When: June 4 - July 13, 1996 Gallery hours: Tuesday - Saturday 11am - 5pm, and by appointment. Contact: Mary Lou BockAbout The Exhibit:
Celebrating the first anniversary of The Williams Gallery web-site of works by Barbara Nessim, and introducing the work of our new "Featured Artist" of the month, Barbara Joffe. Works by both artists will be shown at The Williams Gallery in Princeton.

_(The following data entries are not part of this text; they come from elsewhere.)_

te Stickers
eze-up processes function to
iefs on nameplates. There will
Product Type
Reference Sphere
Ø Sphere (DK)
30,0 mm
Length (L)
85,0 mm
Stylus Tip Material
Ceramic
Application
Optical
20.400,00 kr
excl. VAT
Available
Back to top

The exhibition will include, among other work, "The Flag Series", 4 new limited edition Iris prints by Barbara Nessim produced in collaboration with The Williams Gallery; and by Barbara Joffee: 3 high quality photographic prints, and 2 Iris prints produced by Nash Editions.
About the Artists:
Barbara Nessim is an internationally known artist and educator whose works are in many public and private collections and have been shown in museums and galleries worldwide. Her work is in the permanent collection of the Museum of Modern Art in Sweden, the Smithsonian, The Kunst Museum in Dusseldorf, the Museum of Modern Art in Budapest, and was exhibited in the Louvre in Paris. It has also appeared in publications such as Omni, L.A. Style, Esquire, and Newsweek, and on the covers of Time, Rolling Stone and Germany's prestigious Frankfurter Allgemine Magazine.
People and their interaction with society are the major theme in Nessim's work. She states, "The four prints of the "Flag Series" are based on life viewed from windows of color. The American flag appears as a ghost image in the background of each print. Nessim has been creating electronic art since 1980, and has lectured widely on the subject. In July of 1992 she was appointed Chair of the Illustration Department at Parsons School of Design in New York.
This month's "Featured Artist" on the Williams Gallery web site, Joffee's work has been exhibited widely in the United States, Europe and Australia. A practicing artist in traditional media, her professional involvement with computers led to her artwork transitioning to the electronic medium. Her fanciful visual vocabulary is a result of what she calls her "technophile tendencies" causing the computer to become "my favorite tool for staging the quirky complexity I percieve as modern life".
Created by scanning her original drawings, the works are manipulated and layered with intricate textural transparencies using Time Art's Lumena software. The paintings emerge as limited edtion prints, output with both photographic and state of the art printing techniques.